Provided material »
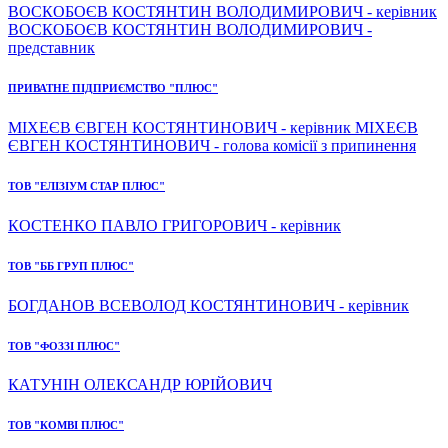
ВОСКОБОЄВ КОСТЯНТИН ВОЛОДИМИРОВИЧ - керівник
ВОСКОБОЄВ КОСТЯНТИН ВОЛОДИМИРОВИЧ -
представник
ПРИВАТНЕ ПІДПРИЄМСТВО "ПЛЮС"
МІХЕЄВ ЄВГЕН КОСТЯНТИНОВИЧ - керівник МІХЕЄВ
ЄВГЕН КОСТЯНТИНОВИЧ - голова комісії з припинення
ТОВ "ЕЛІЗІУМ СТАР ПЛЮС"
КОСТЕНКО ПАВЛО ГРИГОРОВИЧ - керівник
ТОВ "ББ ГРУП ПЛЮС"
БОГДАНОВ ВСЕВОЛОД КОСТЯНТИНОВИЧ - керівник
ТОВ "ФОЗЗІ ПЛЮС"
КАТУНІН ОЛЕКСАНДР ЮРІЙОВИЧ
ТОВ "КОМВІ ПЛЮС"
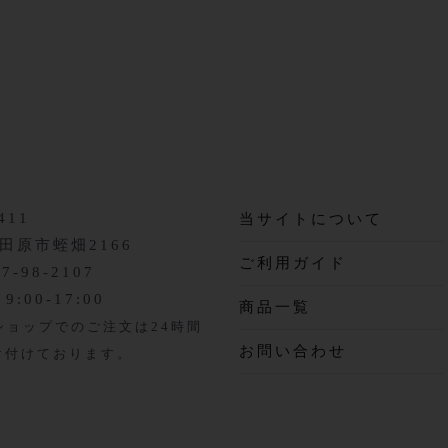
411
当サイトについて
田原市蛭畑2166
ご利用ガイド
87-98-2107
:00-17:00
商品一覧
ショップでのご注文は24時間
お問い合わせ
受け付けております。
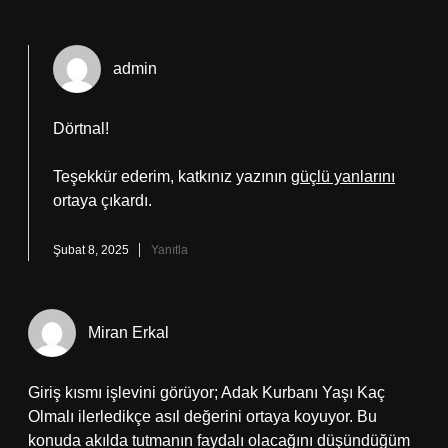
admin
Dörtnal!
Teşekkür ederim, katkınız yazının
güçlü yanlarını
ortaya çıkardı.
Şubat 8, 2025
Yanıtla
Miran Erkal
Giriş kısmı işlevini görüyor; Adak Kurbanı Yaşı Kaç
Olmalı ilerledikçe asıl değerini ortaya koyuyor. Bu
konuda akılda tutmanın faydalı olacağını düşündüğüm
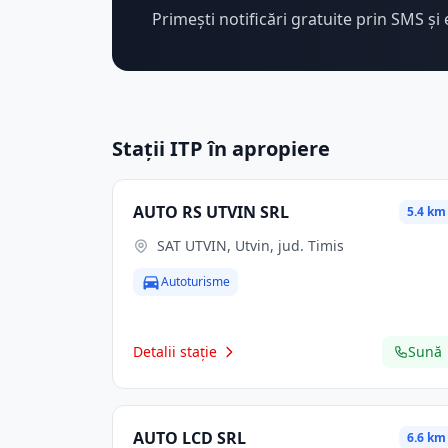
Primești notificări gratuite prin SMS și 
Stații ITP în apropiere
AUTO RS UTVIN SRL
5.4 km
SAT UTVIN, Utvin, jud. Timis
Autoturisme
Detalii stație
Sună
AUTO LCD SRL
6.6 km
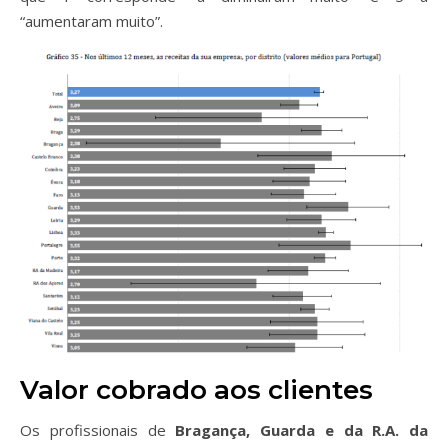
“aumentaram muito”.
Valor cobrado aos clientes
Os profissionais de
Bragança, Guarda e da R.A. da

...

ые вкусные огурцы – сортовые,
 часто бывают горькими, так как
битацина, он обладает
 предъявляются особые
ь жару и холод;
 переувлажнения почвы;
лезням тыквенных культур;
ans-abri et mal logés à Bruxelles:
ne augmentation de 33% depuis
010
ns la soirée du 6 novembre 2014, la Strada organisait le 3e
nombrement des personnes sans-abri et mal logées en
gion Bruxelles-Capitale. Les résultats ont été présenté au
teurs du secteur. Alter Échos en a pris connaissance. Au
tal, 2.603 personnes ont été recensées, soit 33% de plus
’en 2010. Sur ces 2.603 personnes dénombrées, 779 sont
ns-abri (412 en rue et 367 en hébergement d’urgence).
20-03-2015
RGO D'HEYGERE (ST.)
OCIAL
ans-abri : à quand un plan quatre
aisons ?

==

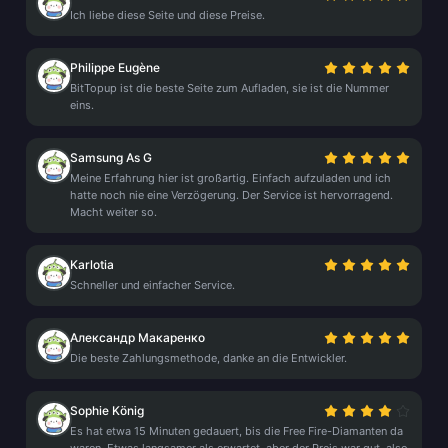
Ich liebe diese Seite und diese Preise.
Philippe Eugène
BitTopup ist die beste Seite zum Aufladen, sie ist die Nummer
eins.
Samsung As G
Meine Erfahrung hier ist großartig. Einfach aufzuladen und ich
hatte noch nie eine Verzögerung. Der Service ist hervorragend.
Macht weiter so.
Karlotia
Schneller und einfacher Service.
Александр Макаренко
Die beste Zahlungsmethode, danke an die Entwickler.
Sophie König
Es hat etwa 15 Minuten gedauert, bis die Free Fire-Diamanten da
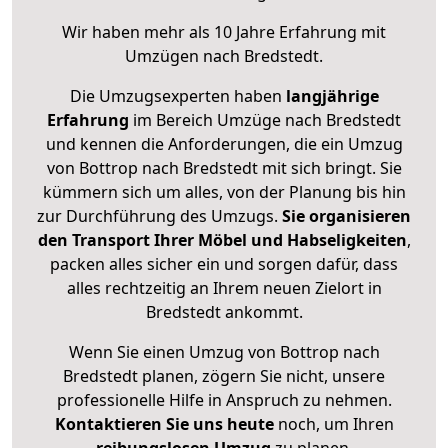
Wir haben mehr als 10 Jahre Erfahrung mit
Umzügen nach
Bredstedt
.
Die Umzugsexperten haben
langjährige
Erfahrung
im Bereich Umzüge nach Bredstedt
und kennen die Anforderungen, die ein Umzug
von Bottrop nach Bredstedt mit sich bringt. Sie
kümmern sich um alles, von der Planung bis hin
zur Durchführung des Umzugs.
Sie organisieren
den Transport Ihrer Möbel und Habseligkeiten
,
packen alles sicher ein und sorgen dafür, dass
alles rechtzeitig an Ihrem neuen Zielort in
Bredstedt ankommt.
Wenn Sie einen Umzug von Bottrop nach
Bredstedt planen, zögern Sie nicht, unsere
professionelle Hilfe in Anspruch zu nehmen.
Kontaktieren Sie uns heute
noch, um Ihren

Task requirements »
Whenever the word "Bottrop" shows up in a line of the entries, copy that line.

Solution »
von Bottrop nach Bredstedt mit sich bringt. Sie
Wenn Sie einen Umzug von Bottrop nach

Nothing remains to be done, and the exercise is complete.